Ahora bien, con la declaración telemática este viernes del líder del PP, la jueza abre una nueva fase en la instrucción de una causa en la que busca indicios sólidos para sostener una imputación del ex presidente valenciano. Si hasta la fecha todas las pesquisas iban formalmente encaminadas a diseccionar la actuación de la ex consejera -y su relación con el retraso en el envío del ES-Alert-, lo cierto es que las últimas decisiones de la jueza suponen desviar definitivamente el foco de Pradas a Mazón.
Así lo interpretan fuentes jurídicas en relación a la declaración de Feijóo, pues se da por hecho que el líder del PP difícilmente pudo tener acceso al contenido de las conversaciones entre Mazón y Pradas. Lo han confirmado, de hecho, sus propios mensajes de WhatsApp entregados voluntariamente en el juzgado. Según estos mensajes, fue Feijóo quien contactó primero con el ex presidente a las 19.59. «Luego te cuento. Se está jodiendo cada minuto», le respondió Mazón a las 20.09. Es decir, cuando se acababa de despedir de Vilaplana y aún no había llegado a la reunión del Cecopi.
Los «muertos»
Feijóo, que a las 20.26 horas pidió a su barón que liderase «informativamente» la emergencia, se interesó posteriormente, a las 23.21 horas, por la ayuda que estaba prestando el Gobierno de España: «Espero que sea así y os estén prestando ayuda suficiente».
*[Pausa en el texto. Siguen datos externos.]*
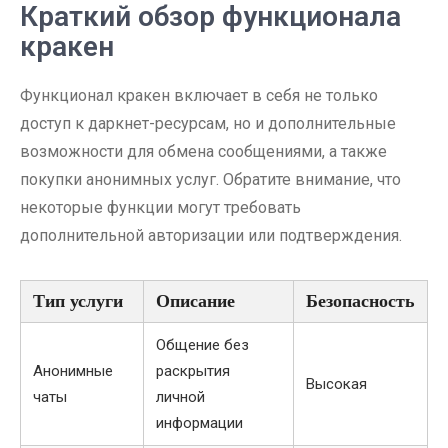
Краткий обзор функционала
кракен
Функционал кракен включает в себя не только
доступ к даркнет-ресурсам, но и дополнительные
возможности для обмена сообщениями, а также
покупки анонимных услуг. Обратите внимание, что
некоторые функции могут требовать
дополнительной авторизации или подтверждения.
Тип услуги
Описание
Безопасность
Общение без
Анонимные
раскрытия
Высокая
чаты
личной
информации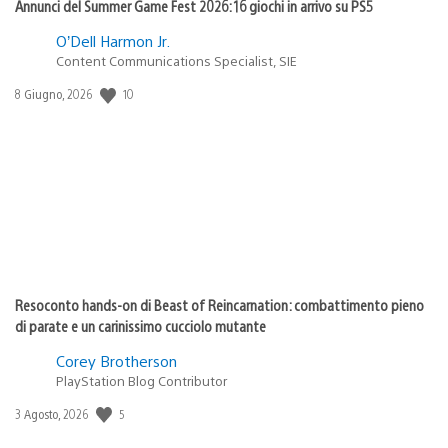
Annunci del Summer Game Fest 2026: 16 giochi in arrivo su PS5
O’Dell Harmon Jr.
Content Communications Specialist, SIE
Data
10
8 Giugno, 2026
di
pubblicazione:
Resoconto hands-on di Beast of Reincarnation: combattimento pieno
di parate e un carinissimo cucciolo mutante
Corey Brotherson
PlayStation Blog Contributor
Data
5
3 Agosto, 2026
di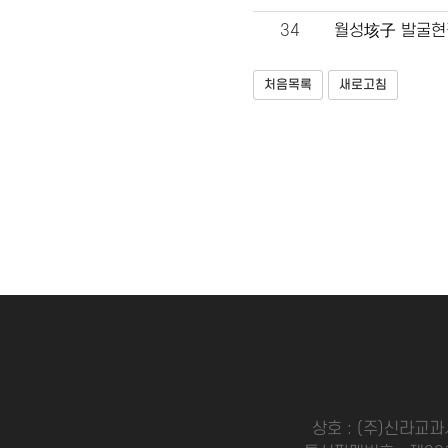
34
월성垓子 발굴현
처음목록
새로고침
상호 : (주)신라교과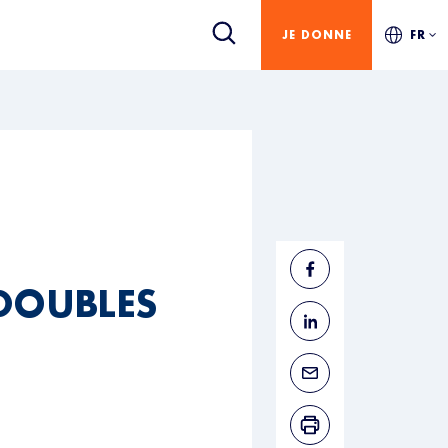
JE DONNE
FR
DOUBLES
Minutos antes, Mazón le había confesado: «Estamos desbordados, no sabemos lo que está pasando realmente pero nos llegan decenas de desaparecidos y no puedo confirmarlos». A las 23.25 confirmó a Feijóo «muertos en Utiel».
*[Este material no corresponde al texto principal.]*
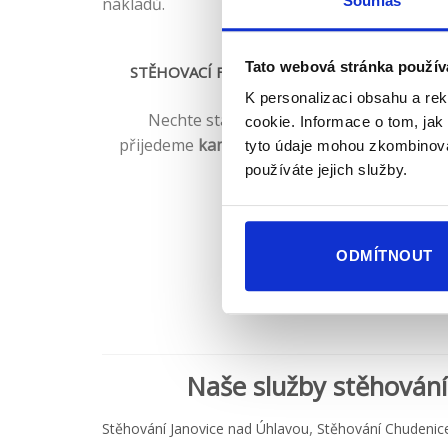
Souhlas
nákladů.
Tato webová stránka použív
STĚHOVACÍ FIRMA - HLAVŇOVICE JE ZDE PR
VÁS
K personalizaci obsahu a re
Nechte starosti se
stěhováním
na nás,
cookie. Informace o tom, jak
přijedeme
kamkoliv v Hlavňovicích, okolí
a c
tyto údaje mohou zkombinovat
České Republice.
používáte jejich služby.
ODMÍTNOUT
Naše služby stěhování
,
Stěhování Janovice nad Úhlavou
Stěhování Chudenic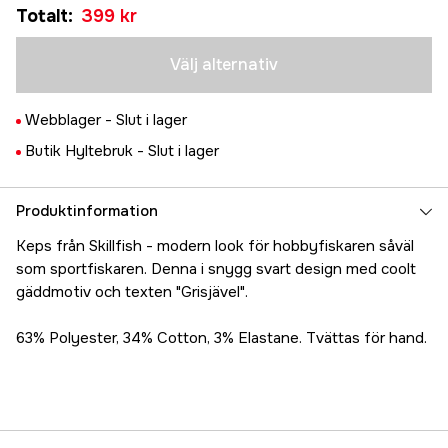
Tillfälligt slut
Totalt
:
399 kr
399 kr
Välj alternativ
Webblager -
Slut i lager
Butik Hyltebruk -
Slut i lager
Produktinformation
Keps från Skillfish - modern look för hobbyfiskaren såväl
som sportfiskaren. Denna i snygg svart design med coolt
gäddmotiv och texten "Grisjävel".
63% Polyester, 34% Cotton, 3% Elastane. Tvättas för hand.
La jueza preguntará a Feijóo por estos mensajes, aunque su citación la había justificado previamente para que diera «razón de los comentarios» que Mazón pudo «haber hecho» el 29 de octubre de 2024 «a raíz de las conversaciones» con Pradas. Aunque luego rectificó, Feijóo dijo que Mazón le informó de la emergencia «en tiempo real».
La declaración de Feijóo se produce justamente tres días antes de que se produzca el esperado careo entre Salomé Pradas y José Manuel Cuenca. Los mensajes entre ambos los desveló la propia ex consejera, pues en la conversación que mantuvo con el entonces jefe de gabinete de Mazón en las horas críticas de la dana él le pidió no confinar a la población.
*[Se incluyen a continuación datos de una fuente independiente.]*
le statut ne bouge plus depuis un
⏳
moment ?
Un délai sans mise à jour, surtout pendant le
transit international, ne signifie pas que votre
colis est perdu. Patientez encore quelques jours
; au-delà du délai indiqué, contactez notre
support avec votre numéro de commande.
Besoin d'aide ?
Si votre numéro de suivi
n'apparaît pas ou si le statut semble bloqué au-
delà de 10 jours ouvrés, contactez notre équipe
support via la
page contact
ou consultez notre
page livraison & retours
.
¿Por qué lo hizo si la Abogacía de la Generalitat avaló verbalmente la posibilidad de un confinamiento? Esto es lo que quiere averiguar ahora la jueza de Catarroja, que ha citado como testigos a abogados de la Generalitat ante la evidencia de que sus explicaciones «contradicen» lo dicho por Cuenca. Esto implica que, por primera vez, se cita a los abogados de la Generalitat no para indagar en la actuación de Pradas, sino para analizar directamente la de Presidencia de la Generalitat. En concreto, lo que la jueza quiere averiguar es si Mazón dio algún tipo de orden a Pradas.
La magistrada pisa así el acelerador en la instrucción mientras la Audiencia de Valencia descarta el archivo definitivo de la causa que habían pedido Pradas y el segundo de los imputados, su ex número dos el día de la dana, Emilio Argüeso.